Diventato un indispensabile strumento di analisi per la PA, con i suoi oltre 470 indicatori, i risultati del rapporto Smart City Index 2016 consentono inoltre alle aziende dei settori maggiormente coinvolti nel processo di trasformazione delle città (IT, Utility e mobilità) di individuare le aree d’intervento più redditive, in cui sviluppare iniziative ad alto potenziale, partendo da un sistema condiviso e comparabile. Di seguito dunque la classifica delle città italiane più Smart.

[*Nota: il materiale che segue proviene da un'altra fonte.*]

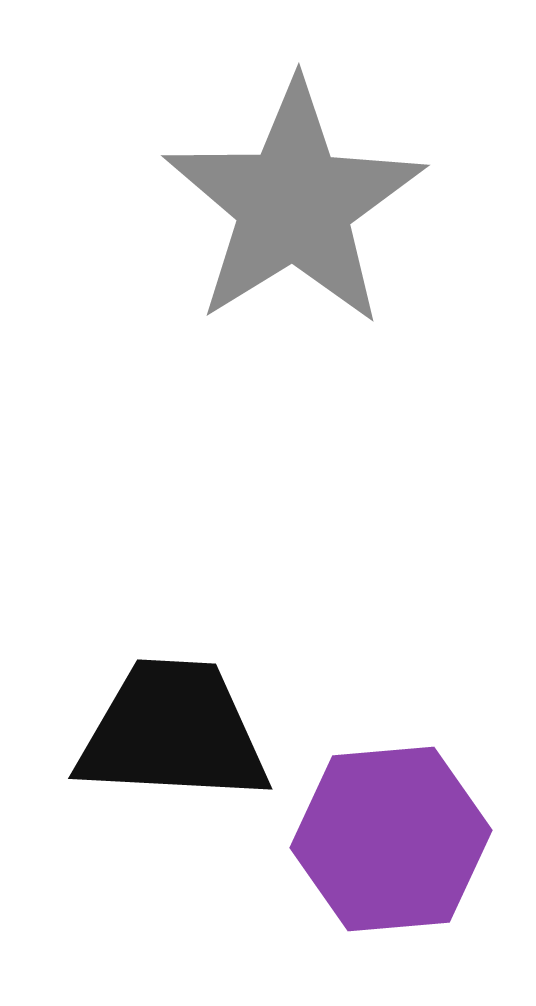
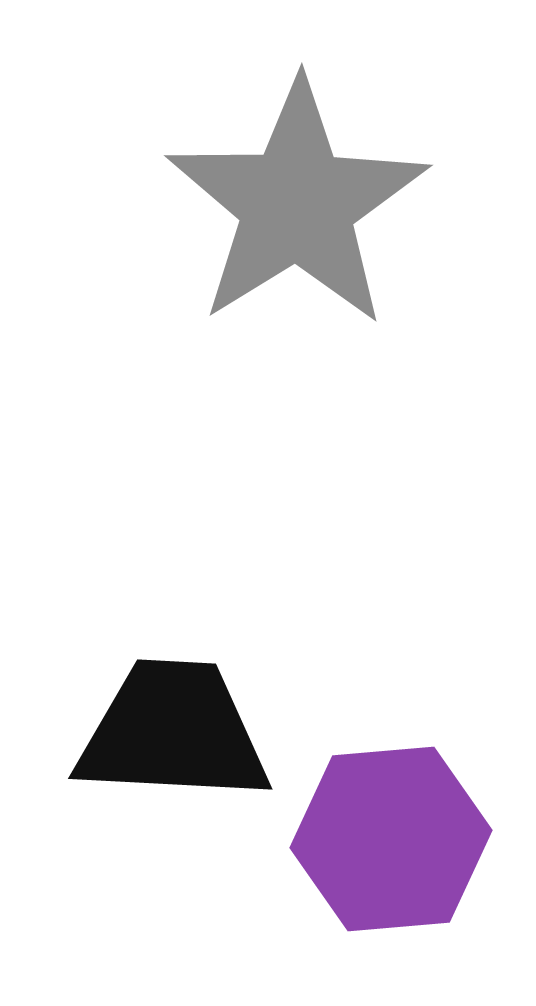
gray star: moved 3 px right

Bologna, lo abbiamo anticipato, regna sovrana perché somma dei benchmark per ognuna delle 9 aree tematiche produce la media migliore, ma in realtà il capoluogo emiliano risulta effettivamente primo soltanto nell’area Smart Health e non sta meglio delle altre città in quanto a Risorse Naturali. Subito dopo Bologna la città più innovativa è Milano anche grazie a Expo 2015, che strappa l’argento a Torino, quest’anno scesa al terzo posto della classifica. Quarta una sorprendente  Mantova, che con un balzo dal 35° posto nel 2014, ha dimostrato di essere un grande apparato  moltiplicatore della qualità della vita. In Emilia Romagna troviamo anche la quinta città italiana tra le più Smart, Parma. A conferma che il nord Italia se la cava molto meglio rispetto alle città italiane del Sud che mostrano un ritardo strutturale. Bisogna aspettare la 32esima posizione per incontrare Napoli, e Lecce la prima città media al 52° posto. La maglia nera resta in Sicilia con i principali capoluoghi che, come nel 2014, si attestano in fondo della classifica.